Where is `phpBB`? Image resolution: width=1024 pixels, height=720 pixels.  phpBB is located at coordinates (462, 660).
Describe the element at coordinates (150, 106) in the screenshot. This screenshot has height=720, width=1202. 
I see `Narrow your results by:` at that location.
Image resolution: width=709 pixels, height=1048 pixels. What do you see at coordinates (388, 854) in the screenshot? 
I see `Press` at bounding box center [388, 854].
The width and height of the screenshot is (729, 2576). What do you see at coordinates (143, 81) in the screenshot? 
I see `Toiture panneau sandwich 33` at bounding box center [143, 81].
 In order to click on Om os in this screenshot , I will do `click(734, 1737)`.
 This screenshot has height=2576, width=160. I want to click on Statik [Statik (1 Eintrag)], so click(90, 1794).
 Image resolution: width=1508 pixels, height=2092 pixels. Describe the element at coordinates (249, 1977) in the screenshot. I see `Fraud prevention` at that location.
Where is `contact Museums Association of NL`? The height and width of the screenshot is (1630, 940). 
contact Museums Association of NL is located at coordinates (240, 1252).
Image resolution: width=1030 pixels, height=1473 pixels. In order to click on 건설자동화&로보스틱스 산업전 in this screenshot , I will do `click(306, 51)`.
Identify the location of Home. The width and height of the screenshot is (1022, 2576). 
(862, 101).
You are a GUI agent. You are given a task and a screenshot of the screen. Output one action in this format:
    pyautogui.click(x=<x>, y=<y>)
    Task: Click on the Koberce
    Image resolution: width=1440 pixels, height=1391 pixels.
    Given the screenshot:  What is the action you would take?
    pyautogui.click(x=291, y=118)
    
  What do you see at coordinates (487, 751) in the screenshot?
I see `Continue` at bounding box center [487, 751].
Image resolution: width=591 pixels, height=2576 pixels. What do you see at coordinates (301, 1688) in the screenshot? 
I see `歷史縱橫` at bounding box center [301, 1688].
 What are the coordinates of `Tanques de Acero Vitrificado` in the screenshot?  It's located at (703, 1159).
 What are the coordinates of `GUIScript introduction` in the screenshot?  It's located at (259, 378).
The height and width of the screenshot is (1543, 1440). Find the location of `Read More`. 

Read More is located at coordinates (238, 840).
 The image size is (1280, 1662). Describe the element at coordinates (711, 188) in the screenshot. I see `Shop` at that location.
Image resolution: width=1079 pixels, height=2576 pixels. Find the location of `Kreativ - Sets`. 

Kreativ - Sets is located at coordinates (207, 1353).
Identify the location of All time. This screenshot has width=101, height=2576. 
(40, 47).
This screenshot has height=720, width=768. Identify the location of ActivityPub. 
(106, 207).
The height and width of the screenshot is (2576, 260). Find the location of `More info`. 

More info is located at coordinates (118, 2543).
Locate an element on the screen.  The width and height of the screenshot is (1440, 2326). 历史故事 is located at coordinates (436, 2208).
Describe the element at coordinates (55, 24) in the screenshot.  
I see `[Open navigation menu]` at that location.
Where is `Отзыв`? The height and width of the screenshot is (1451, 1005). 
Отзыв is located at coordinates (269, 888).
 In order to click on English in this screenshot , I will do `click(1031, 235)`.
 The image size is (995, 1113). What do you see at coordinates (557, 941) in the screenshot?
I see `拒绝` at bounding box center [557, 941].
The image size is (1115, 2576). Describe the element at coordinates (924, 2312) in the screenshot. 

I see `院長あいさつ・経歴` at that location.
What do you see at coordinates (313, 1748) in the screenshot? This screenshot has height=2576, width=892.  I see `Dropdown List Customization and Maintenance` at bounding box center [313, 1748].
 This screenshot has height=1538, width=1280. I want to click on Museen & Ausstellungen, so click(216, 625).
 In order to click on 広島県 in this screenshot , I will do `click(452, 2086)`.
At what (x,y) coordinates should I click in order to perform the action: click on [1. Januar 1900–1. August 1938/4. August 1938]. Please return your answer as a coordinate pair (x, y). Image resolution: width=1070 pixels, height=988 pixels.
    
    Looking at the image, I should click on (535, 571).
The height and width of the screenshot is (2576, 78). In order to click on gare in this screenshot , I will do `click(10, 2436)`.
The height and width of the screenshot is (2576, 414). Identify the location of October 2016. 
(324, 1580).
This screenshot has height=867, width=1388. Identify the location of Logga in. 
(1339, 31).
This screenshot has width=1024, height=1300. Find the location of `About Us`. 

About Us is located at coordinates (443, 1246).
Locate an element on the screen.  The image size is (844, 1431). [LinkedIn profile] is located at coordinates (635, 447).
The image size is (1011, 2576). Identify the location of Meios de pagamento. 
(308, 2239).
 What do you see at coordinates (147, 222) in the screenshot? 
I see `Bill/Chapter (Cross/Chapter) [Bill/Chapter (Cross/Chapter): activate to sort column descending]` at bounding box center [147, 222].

————————

Output the records exactly.

> _Task solution_
Where is `phpBB`? Image resolution: width=1024 pixels, height=720 pixels.  phpBB is located at coordinates (462, 660).
Describe the element at coordinates (150, 106) in the screenshot. This screenshot has height=720, width=1202. 
I see `Narrow your results by:` at that location.
Image resolution: width=709 pixels, height=1048 pixels. What do you see at coordinates (388, 854) in the screenshot? 
I see `Press` at bounding box center [388, 854].
The width and height of the screenshot is (729, 2576). What do you see at coordinates (143, 81) in the screenshot? 
I see `Toiture panneau sandwich 33` at bounding box center [143, 81].
 In order to click on Om os in this screenshot , I will do `click(734, 1737)`.
 This screenshot has height=2576, width=160. I want to click on Statik [Statik (1 Eintrag)], so click(90, 1794).
 Image resolution: width=1508 pixels, height=2092 pixels. Describe the element at coordinates (249, 1977) in the screenshot. I see `Fraud prevention` at that location.
Where is `contact Museums Association of NL`? The height and width of the screenshot is (1630, 940). 
contact Museums Association of NL is located at coordinates (240, 1252).
Image resolution: width=1030 pixels, height=1473 pixels. In order to click on 건설자동화&로보스틱스 산업전 in this screenshot , I will do `click(306, 51)`.
Identify the location of Home. The width and height of the screenshot is (1022, 2576). 
(862, 101).
You are a GUI agent. You are given a task and a screenshot of the screen. Output one action in this format:
    pyautogui.click(x=<x>, y=<y>)
    Task: Click on the Koberce
    Image resolution: width=1440 pixels, height=1391 pixels.
    Given the screenshot:  What is the action you would take?
    pyautogui.click(x=291, y=118)
    
  What do you see at coordinates (487, 751) in the screenshot?
I see `Continue` at bounding box center [487, 751].
Image resolution: width=591 pixels, height=2576 pixels. What do you see at coordinates (301, 1688) in the screenshot? 
I see `歷史縱橫` at bounding box center [301, 1688].
 What are the coordinates of `Tanques de Acero Vitrificado` in the screenshot?  It's located at (703, 1159).
 What are the coordinates of `GUIScript introduction` in the screenshot?  It's located at (259, 378).
The height and width of the screenshot is (1543, 1440). Find the location of `Read More`. 

Read More is located at coordinates (238, 840).
 The image size is (1280, 1662). Describe the element at coordinates (711, 188) in the screenshot. I see `Shop` at that location.
Image resolution: width=1079 pixels, height=2576 pixels. Find the location of `Kreativ - Sets`. 

Kreativ - Sets is located at coordinates (207, 1353).
Identify the location of All time. This screenshot has width=101, height=2576. 
(40, 47).
This screenshot has height=720, width=768. Identify the location of ActivityPub. 
(106, 207).
The height and width of the screenshot is (2576, 260). Find the location of `More info`. 

More info is located at coordinates (118, 2543).
Locate an element on the screen.  The width and height of the screenshot is (1440, 2326). 历史故事 is located at coordinates (436, 2208).
Describe the element at coordinates (55, 24) in the screenshot.  
I see `[Open navigation menu]` at that location.
Where is `Отзыв`? The height and width of the screenshot is (1451, 1005). 
Отзыв is located at coordinates (269, 888).
 In order to click on English in this screenshot , I will do `click(1031, 235)`.
 The image size is (995, 1113). What do you see at coordinates (557, 941) in the screenshot?
I see `拒绝` at bounding box center [557, 941].
The image size is (1115, 2576). Describe the element at coordinates (924, 2312) in the screenshot. 

I see `院長あいさつ・経歴` at that location.
What do you see at coordinates (313, 1748) in the screenshot? This screenshot has height=2576, width=892.  I see `Dropdown List Customization and Maintenance` at bounding box center [313, 1748].
 This screenshot has height=1538, width=1280. I want to click on Museen & Ausstellungen, so click(216, 625).
 In order to click on 広島県 in this screenshot , I will do `click(452, 2086)`.
At what (x,y) coordinates should I click in order to perform the action: click on [1. Januar 1900–1. August 1938/4. August 1938]. Please return your answer as a coordinate pair (x, y). Image resolution: width=1070 pixels, height=988 pixels.
    
    Looking at the image, I should click on (535, 571).
The height and width of the screenshot is (2576, 78). In order to click on gare in this screenshot , I will do `click(10, 2436)`.
The height and width of the screenshot is (2576, 414). Identify the location of October 2016. 
(324, 1580).
This screenshot has height=867, width=1388. Identify the location of Logga in. 
(1339, 31).
This screenshot has width=1024, height=1300. Find the location of `About Us`. 

About Us is located at coordinates (443, 1246).
Locate an element on the screen.  The image size is (844, 1431). [LinkedIn profile] is located at coordinates (635, 447).
The image size is (1011, 2576). Identify the location of Meios de pagamento. 
(308, 2239).
 What do you see at coordinates (147, 222) in the screenshot? 
I see `Bill/Chapter (Cross/Chapter) [Bill/Chapter (Cross/Chapter): activate to sort column descending]` at bounding box center [147, 222].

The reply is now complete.